The Italian Competition Authority, AGCM, recently imposed a fine of 1.3 million euros on the European subsidiary of retail FX and CFD provider eToro. The penalty comes in response to allegations of eToro providing misleading information about its stock service fees. This announcement follows an investigation initiated by the authorities into eToro's business practices.
AGCM's statement explicitly states that the eToro trading platform has violated Consumer Code Articles 20, 21, and 21 due to its failure to adequately disclose monetary terms and technical aspects of its products and services. The European subsidiary of eToro is accused of lacking transparency in disclosing exchange rate fees and imposing restrictions on transferring portfolios to other trading platforms.
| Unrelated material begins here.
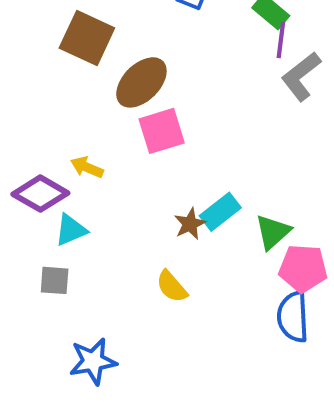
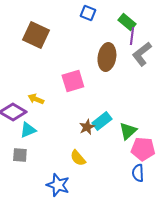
brown ellipse: (141, 82) -> (107, 57), moved, turned -36
blue semicircle: (293, 317) -> (138, 173), size x0.7
blue star: (93, 361) -> (58, 185), moved, turned 30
According to AGCM, eToro's website provides information suggesting that users can execute share transactions without incurring transaction fees, but it fails to mention other associated fees. Furthermore, the authority points out that foreign exchange risks and limitations on user rights, particularly those involving the transfer of shares to other brokerage firms, were not adequately disclosed.
In response to these allegations, eToro, an Israeli-based broker, stated via email, denying any lack of transparency in its communications with customers regarding its products.
"We strongly believe in the importance of consumer protection and strive to provide consumers with comprehensive information. We are carefully considering AGCM's decision and evaluating our options," the company added.
This fine underscores the ongoing efforts of regulatory authorities to ensure transparency and consumer protection in the financial industry.